+++ Data records

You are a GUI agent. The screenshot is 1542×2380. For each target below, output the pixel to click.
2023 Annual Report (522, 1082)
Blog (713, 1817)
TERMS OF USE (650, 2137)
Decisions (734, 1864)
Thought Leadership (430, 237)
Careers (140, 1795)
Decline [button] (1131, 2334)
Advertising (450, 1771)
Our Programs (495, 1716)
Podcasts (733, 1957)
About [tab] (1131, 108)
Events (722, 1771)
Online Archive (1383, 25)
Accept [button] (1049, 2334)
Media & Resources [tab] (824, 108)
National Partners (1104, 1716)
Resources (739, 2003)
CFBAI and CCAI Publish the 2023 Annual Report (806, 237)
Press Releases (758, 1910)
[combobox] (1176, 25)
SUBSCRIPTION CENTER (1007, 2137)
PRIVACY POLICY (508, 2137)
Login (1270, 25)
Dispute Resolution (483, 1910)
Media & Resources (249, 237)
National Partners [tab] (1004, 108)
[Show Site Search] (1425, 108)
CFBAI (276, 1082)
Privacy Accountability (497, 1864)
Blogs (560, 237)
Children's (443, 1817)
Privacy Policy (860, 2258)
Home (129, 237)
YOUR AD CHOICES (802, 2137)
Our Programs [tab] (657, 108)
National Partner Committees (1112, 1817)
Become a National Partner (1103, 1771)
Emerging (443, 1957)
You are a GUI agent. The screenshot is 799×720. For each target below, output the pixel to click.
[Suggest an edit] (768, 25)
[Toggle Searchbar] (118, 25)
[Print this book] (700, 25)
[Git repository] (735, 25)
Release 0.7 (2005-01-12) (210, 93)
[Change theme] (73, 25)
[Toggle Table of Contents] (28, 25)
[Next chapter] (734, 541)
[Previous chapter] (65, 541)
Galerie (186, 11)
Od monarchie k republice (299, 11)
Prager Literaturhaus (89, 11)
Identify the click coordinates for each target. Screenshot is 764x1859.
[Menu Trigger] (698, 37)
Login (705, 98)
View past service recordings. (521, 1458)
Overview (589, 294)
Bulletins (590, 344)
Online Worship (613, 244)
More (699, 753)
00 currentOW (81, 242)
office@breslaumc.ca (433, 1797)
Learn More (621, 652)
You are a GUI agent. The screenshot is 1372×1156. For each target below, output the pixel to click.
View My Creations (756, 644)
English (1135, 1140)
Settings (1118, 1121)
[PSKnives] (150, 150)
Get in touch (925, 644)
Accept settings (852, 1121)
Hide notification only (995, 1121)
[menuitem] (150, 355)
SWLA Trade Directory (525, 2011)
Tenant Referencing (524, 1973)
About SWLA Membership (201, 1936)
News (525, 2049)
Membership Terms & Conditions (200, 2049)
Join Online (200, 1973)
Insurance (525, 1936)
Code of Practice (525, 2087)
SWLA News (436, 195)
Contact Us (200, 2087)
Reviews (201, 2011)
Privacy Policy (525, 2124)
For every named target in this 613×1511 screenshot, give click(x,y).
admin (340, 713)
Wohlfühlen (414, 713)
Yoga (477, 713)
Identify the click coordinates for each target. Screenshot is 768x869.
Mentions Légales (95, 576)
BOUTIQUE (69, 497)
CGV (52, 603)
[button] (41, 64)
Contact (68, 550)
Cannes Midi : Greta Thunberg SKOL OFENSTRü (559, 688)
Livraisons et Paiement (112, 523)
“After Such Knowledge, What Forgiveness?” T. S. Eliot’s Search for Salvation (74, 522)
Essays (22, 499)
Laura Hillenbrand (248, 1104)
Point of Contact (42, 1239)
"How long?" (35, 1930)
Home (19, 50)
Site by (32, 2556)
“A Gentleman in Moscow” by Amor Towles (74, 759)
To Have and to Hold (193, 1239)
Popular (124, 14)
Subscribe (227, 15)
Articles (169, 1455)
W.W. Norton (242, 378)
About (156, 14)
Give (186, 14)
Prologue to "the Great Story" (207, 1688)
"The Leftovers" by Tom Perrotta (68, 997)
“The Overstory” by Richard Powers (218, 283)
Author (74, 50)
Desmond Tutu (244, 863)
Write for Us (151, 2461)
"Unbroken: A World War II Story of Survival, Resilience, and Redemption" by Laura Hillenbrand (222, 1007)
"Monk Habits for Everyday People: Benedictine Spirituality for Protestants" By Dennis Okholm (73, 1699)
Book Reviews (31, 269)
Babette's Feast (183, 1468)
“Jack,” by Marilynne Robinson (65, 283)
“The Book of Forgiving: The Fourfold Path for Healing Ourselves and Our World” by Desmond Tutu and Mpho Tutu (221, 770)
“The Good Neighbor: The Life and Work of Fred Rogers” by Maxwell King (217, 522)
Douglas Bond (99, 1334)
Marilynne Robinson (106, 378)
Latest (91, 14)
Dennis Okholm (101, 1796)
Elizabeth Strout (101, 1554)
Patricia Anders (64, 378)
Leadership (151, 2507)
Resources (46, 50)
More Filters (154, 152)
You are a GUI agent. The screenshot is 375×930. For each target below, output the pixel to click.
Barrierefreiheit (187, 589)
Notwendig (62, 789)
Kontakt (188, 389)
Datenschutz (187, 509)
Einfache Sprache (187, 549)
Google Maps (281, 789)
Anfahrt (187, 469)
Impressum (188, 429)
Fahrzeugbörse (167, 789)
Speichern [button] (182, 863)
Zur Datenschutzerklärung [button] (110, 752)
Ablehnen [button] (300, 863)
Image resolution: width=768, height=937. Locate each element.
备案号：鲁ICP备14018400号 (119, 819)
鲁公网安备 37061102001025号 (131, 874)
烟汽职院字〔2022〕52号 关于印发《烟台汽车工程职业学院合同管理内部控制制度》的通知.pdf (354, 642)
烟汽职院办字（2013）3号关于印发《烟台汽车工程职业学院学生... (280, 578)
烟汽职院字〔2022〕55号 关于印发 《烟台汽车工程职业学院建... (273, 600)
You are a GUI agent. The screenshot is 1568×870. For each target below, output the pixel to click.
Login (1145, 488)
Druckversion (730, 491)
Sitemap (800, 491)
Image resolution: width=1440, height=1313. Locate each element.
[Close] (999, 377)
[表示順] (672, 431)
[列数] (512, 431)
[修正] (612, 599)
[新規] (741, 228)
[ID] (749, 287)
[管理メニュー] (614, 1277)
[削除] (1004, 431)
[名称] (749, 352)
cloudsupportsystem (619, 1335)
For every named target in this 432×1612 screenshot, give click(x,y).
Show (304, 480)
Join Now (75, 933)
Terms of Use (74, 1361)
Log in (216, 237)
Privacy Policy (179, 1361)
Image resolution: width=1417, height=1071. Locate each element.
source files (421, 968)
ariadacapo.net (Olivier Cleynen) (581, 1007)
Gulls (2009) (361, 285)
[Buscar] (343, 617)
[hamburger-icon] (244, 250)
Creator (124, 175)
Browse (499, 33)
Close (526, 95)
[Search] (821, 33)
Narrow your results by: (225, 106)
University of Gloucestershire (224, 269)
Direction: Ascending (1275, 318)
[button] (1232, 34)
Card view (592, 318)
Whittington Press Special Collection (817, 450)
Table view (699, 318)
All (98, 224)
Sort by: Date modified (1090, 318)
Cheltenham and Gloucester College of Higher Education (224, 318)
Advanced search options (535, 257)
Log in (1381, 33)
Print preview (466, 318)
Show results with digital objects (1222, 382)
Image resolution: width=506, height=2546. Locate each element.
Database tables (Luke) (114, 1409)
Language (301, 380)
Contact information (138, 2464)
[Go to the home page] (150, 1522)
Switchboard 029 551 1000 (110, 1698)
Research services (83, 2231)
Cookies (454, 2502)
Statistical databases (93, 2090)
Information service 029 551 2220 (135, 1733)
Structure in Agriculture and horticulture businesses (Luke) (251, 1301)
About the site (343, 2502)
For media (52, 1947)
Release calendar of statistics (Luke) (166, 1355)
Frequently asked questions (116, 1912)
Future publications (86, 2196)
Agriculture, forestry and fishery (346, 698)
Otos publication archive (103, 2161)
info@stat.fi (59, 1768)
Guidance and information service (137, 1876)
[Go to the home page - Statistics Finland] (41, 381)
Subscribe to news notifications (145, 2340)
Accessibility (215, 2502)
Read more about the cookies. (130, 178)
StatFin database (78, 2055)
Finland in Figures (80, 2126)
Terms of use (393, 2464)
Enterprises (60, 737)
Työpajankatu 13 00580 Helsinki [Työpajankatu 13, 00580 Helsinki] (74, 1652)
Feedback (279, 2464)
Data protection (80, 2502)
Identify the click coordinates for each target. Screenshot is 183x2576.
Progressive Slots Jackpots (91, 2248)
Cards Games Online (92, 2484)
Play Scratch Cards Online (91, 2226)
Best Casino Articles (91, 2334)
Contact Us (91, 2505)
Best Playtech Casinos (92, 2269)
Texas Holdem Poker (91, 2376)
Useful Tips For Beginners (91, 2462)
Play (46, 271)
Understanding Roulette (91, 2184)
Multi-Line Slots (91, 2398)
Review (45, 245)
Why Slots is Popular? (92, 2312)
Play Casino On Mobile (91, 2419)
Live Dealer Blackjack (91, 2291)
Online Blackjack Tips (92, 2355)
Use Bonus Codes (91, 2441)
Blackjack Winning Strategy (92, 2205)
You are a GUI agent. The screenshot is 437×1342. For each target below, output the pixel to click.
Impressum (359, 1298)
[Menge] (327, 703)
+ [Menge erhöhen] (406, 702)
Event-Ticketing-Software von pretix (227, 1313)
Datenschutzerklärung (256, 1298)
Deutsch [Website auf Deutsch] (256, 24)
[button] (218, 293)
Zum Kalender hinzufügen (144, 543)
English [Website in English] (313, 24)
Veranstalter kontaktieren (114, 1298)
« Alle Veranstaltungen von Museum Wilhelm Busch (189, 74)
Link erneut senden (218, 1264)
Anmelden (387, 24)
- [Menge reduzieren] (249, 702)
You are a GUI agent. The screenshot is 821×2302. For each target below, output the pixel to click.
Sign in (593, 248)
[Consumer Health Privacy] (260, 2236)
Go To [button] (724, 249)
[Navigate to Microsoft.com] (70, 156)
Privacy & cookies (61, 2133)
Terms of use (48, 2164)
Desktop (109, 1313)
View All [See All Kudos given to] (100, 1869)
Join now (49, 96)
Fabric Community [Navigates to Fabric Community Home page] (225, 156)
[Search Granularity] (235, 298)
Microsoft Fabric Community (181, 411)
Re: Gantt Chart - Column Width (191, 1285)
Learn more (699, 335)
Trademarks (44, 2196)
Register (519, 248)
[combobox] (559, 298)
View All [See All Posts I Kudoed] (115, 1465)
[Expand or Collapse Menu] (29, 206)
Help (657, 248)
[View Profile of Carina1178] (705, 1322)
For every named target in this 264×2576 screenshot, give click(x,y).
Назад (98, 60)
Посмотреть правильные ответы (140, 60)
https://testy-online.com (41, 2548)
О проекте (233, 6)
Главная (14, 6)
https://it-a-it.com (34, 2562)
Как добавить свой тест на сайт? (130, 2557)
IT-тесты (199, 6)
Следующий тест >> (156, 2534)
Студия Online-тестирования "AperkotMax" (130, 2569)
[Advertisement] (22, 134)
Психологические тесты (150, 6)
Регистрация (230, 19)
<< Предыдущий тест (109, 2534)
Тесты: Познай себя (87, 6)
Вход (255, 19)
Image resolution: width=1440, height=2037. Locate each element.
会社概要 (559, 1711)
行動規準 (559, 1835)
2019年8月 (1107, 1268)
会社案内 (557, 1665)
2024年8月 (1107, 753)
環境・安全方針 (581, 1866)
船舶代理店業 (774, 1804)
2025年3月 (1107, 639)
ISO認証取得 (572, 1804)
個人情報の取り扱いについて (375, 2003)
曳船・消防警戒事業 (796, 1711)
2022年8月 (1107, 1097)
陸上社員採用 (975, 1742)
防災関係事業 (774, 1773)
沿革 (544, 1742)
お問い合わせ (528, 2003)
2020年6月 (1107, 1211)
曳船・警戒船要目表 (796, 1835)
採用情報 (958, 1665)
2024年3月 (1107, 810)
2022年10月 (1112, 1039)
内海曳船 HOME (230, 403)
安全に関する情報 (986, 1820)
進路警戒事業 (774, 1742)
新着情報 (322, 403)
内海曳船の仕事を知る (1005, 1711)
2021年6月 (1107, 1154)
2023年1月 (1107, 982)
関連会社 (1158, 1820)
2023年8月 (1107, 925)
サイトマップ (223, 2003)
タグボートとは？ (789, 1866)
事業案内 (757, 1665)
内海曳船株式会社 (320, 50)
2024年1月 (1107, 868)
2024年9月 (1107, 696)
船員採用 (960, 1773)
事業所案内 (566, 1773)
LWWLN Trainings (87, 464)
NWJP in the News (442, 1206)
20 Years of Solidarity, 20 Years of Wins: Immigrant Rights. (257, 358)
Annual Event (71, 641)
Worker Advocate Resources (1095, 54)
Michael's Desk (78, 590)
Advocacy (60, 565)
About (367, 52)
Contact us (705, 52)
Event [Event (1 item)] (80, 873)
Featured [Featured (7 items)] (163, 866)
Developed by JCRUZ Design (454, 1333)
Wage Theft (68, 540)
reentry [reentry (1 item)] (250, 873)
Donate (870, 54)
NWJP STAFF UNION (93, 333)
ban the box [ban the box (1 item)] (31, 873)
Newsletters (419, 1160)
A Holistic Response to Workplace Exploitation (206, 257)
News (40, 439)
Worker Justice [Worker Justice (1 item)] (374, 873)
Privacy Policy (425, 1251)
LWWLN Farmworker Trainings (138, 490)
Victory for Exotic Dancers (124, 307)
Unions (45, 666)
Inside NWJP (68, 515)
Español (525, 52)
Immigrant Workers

++++++

# Exercise:
From the records above, extract exactly and only the lines that begin at the line with "Switchboard 029 551 1000 (110, 1698)" and stop after the line with "- [Menge reduzieren] (249, 702)".

# Solution to this problem:
Switchboard 029 551 1000 (110, 1698)
Research services (83, 2231)
Cookies (454, 2502)
Statistical databases (93, 2090)
Information service 029 551 2220 (135, 1733)
Structure in Agriculture and horticulture businesses (Luke) (251, 1301)
About the site (343, 2502)
For media (52, 1947)
Release calendar of statistics (Luke) (166, 1355)
Frequently asked questions (116, 1912)
Future publications (86, 2196)
Agriculture, forestry and fishery (346, 698)
Otos publication archive (103, 2161)
info@stat.fi (59, 1768)
Guidance and information service (137, 1876)
[Go to the home page - Statistics Finland] (41, 381)
Subscribe to news notifications (145, 2340)
Accessibility (215, 2502)
Read more about the cookies. (130, 178)
StatFin database (78, 2055)
Finland in Figures (80, 2126)
Terms of use (393, 2464)
Enterprises (60, 737)
Työpajankatu 13 00580 Helsinki [Työpajankatu 13, 00580 Helsinki] (74, 1652)
Feedback (279, 2464)
Data protection (80, 2502)
Identify the click coordinates for each target. Screenshot is 183x2576.
Progressive Slots Jackpots (91, 2248)
Cards Games Online (92, 2484)
Play Scratch Cards Online (91, 2226)
Best Casino Articles (91, 2334)
Contact Us (91, 2505)
Best Playtech Casinos (92, 2269)
Texas Holdem Poker (91, 2376)
Useful Tips For Beginners (91, 2462)
Play (46, 271)
Understanding Roulette (91, 2184)
Multi-Line Slots (91, 2398)
Review (45, 245)
Why Slots is Popular? (92, 2312)
Play Casino On Mobile (91, 2419)
Live Dealer Blackjack (91, 2291)
Online Blackjack Tips (92, 2355)
Use Bonus Codes (91, 2441)
Blackjack Winning Strategy (92, 2205)
You are a GUI agent. The screenshot is 437×1342. For each target below, output the pixel to click.
Impressum (359, 1298)
[Menge] (327, 703)
+ [Menge erhöhen] (406, 702)
Event-Ticketing-Software von pretix (227, 1313)
Datenschutzerklärung (256, 1298)
Deutsch [Website auf Deutsch] (256, 24)
[button] (218, 293)
Zum Kalender hinzufügen (144, 543)
English [Website in English] (313, 24)
Veranstalter kontaktieren (114, 1298)
« Alle Veranstaltungen von Museum Wilhelm Busch (189, 74)
Link erneut senden (218, 1264)
Anmelden (387, 24)
- [Menge reduzieren] (249, 702)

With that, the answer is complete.